- [WHAT YOU HAVE TO DO]:
Report how many lines in the records that follow have the word "destruction" in them, giving the number and nothing more.
***
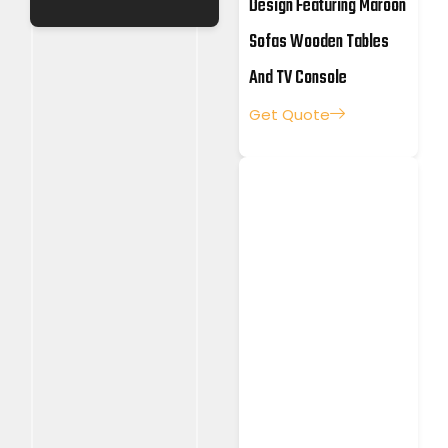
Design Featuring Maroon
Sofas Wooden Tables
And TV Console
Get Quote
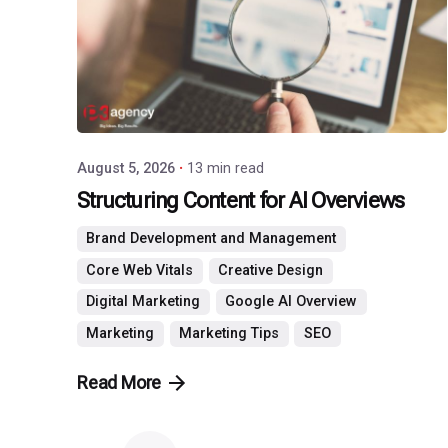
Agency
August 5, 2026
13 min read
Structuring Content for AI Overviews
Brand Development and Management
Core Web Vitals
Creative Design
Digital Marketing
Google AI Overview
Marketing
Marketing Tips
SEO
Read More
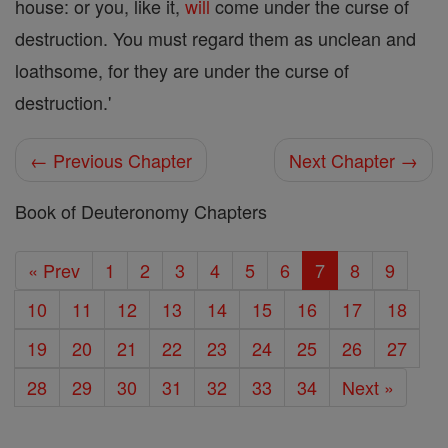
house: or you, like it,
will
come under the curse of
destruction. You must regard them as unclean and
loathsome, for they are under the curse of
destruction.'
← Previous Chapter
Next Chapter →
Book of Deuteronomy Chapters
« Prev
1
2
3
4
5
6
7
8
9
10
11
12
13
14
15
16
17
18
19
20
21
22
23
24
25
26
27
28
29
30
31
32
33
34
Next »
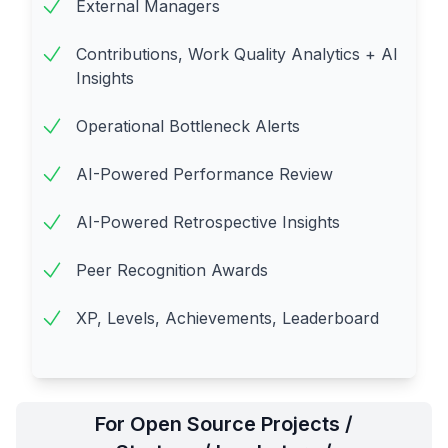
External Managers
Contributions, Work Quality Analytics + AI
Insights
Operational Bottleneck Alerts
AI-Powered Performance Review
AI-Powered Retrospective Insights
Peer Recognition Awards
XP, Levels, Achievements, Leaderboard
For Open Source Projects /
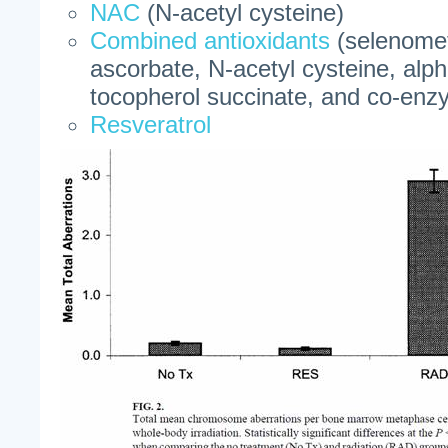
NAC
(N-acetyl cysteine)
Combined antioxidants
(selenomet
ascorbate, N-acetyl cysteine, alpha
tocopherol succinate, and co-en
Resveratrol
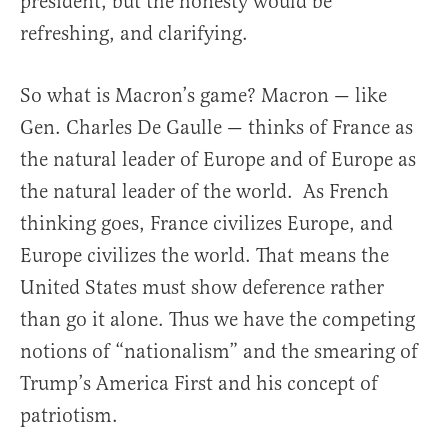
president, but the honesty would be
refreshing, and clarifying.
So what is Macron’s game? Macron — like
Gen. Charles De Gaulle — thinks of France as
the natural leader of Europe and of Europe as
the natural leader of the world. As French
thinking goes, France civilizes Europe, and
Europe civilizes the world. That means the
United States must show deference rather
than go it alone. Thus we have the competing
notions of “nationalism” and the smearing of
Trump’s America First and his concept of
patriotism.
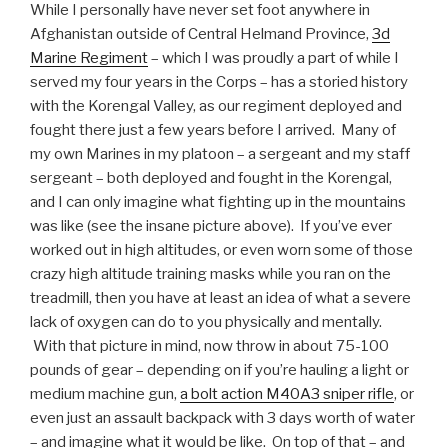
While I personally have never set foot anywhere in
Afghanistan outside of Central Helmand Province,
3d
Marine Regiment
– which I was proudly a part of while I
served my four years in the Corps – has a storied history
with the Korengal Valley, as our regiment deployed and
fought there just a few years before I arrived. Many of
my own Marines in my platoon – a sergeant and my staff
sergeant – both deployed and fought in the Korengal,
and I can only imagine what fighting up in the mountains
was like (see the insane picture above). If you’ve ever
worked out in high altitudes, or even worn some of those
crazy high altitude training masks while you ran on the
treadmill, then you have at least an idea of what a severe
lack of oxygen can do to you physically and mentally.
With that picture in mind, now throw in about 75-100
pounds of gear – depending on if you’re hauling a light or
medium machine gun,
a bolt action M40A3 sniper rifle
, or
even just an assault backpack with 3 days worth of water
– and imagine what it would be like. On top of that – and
***
- [TASK RESULT]:
2